### TASK PROMPT
There is one span to output from the data below: the lines starting at the line with "前頁 (1172, 686)" and ending at the line with "Downloads (550, 28)". Output it exactly, ends included, nothing more.

___ DATA SECTION

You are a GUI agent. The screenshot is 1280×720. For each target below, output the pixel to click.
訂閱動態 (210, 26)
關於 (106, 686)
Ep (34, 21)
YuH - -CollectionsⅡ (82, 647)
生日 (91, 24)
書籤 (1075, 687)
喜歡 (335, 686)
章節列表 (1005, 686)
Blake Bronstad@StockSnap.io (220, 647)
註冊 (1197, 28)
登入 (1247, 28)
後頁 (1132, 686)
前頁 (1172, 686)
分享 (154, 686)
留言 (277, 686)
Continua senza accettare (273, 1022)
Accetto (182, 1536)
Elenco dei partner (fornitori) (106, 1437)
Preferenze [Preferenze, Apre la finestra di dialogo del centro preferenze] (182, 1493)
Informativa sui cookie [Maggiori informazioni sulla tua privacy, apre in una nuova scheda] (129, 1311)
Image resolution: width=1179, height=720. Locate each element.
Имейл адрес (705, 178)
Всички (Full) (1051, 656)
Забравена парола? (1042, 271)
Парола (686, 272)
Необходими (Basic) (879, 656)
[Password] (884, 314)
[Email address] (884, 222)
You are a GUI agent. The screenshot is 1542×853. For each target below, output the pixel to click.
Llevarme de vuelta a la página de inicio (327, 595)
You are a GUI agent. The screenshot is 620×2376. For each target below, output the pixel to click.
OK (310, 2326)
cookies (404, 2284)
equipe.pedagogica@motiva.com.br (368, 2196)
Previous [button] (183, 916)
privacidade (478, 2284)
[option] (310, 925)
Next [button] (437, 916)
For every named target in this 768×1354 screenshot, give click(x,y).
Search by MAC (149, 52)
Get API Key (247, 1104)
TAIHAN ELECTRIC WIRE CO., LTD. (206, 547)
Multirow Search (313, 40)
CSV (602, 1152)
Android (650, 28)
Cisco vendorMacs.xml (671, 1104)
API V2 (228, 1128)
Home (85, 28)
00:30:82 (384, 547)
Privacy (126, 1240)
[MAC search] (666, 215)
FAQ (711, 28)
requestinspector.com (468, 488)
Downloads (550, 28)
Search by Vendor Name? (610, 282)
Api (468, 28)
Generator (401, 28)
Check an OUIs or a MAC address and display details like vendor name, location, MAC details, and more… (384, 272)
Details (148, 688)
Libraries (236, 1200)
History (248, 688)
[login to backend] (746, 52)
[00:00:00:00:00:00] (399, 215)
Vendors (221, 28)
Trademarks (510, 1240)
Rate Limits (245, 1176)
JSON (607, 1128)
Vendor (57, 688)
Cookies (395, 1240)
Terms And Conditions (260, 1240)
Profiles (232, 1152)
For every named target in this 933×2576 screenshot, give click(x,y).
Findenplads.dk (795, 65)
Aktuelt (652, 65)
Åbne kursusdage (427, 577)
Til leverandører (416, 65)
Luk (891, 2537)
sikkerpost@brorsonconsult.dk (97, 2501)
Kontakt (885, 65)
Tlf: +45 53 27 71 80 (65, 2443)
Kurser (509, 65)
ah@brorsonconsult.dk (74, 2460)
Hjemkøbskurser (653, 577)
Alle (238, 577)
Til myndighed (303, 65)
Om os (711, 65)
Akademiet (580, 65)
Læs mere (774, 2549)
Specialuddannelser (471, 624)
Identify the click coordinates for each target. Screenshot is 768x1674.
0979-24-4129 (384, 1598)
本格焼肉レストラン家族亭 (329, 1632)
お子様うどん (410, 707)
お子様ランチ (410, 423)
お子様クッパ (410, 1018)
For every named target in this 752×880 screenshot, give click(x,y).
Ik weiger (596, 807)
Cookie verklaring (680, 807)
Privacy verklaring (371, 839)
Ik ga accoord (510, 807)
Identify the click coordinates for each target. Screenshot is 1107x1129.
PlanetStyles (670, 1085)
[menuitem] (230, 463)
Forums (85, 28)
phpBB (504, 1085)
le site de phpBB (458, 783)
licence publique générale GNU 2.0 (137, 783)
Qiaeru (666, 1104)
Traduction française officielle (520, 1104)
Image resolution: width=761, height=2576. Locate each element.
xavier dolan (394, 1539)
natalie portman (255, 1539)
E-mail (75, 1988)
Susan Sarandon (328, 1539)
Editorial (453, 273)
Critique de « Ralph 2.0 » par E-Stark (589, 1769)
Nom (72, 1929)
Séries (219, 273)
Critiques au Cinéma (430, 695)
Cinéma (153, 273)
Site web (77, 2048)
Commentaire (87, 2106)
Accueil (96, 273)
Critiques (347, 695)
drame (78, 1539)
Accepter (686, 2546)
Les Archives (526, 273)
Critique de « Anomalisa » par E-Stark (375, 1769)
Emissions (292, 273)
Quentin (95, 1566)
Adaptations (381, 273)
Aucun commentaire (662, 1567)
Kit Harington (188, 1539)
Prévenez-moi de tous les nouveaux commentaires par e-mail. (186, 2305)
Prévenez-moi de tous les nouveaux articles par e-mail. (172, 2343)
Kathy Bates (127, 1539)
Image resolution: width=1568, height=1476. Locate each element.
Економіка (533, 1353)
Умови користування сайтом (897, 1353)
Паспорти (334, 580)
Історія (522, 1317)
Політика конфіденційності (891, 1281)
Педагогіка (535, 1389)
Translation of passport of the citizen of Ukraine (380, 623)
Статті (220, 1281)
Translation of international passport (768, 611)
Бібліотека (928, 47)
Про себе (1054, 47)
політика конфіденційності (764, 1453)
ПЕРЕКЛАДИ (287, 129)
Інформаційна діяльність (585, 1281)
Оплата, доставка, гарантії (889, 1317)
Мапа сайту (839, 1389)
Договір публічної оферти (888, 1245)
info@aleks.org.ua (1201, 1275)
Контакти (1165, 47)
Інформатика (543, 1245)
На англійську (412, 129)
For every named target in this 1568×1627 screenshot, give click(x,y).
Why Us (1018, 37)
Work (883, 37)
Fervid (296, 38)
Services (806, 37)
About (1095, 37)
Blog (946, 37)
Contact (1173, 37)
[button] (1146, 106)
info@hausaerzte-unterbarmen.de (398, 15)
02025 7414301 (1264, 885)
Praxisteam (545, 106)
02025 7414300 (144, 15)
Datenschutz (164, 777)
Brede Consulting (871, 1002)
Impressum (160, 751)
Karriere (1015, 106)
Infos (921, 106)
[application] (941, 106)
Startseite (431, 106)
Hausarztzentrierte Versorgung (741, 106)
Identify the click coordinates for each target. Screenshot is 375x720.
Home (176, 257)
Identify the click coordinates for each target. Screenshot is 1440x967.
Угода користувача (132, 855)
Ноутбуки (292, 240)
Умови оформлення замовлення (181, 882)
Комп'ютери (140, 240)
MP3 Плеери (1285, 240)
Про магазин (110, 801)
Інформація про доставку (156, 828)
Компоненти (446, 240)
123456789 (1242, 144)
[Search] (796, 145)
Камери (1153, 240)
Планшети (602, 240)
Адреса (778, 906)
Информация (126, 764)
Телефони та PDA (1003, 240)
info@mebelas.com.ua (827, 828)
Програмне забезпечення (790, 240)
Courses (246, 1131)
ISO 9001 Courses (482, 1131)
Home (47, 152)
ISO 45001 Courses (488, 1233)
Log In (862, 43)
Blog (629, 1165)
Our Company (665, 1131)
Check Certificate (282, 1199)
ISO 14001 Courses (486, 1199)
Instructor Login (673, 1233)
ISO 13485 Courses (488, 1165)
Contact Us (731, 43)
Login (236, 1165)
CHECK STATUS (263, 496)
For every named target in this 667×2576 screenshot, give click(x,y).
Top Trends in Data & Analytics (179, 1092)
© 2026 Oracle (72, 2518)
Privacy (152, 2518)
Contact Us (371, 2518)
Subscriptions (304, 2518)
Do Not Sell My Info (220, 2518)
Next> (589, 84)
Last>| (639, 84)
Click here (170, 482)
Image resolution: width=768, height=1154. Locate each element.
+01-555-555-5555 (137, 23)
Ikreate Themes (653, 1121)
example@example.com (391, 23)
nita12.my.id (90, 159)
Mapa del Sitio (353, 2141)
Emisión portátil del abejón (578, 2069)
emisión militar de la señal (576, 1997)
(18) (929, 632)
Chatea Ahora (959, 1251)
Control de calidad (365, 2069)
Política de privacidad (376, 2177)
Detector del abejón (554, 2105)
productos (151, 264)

______

### ANSWER SECTION
前頁 (1172, 686)
分享 (154, 686)
留言 (277, 686)
Continua senza accettare (273, 1022)
Accetto (182, 1536)
Elenco dei partner (fornitori) (106, 1437)
Preferenze [Preferenze, Apre la finestra di dialogo del centro preferenze] (182, 1493)
Informativa sui cookie [Maggiori informazioni sulla tua privacy, apre in una nuova scheda] (129, 1311)
Image resolution: width=1179, height=720. Locate each element.
Имейл адрес (705, 178)
Всички (Full) (1051, 656)
Забравена парола? (1042, 271)
Парола (686, 272)
Необходими (Basic) (879, 656)
[Password] (884, 314)
[Email address] (884, 222)
You are a GUI agent. The screenshot is 1542×853. For each target below, output the pixel to click.
Llevarme de vuelta a la página de inicio (327, 595)
You are a GUI agent. The screenshot is 620×2376. For each target below, output the pixel to click.
OK (310, 2326)
cookies (404, 2284)
equipe.pedagogica@motiva.com.br (368, 2196)
Previous [button] (183, 916)
privacidade (478, 2284)
[option] (310, 925)
Next [button] (437, 916)
For every named target in this 768×1354 screenshot, give click(x,y).
Search by MAC (149, 52)
Get API Key (247, 1104)
TAIHAN ELECTRIC WIRE CO., LTD. (206, 547)
Multirow Search (313, 40)
CSV (602, 1152)
Android (650, 28)
Cisco vendorMacs.xml (671, 1104)
API V2 (228, 1128)
Home (85, 28)
00:30:82 (384, 547)
Privacy (126, 1240)
[MAC search] (666, 215)
FAQ (711, 28)
requestinspector.com (468, 488)
Downloads (550, 28)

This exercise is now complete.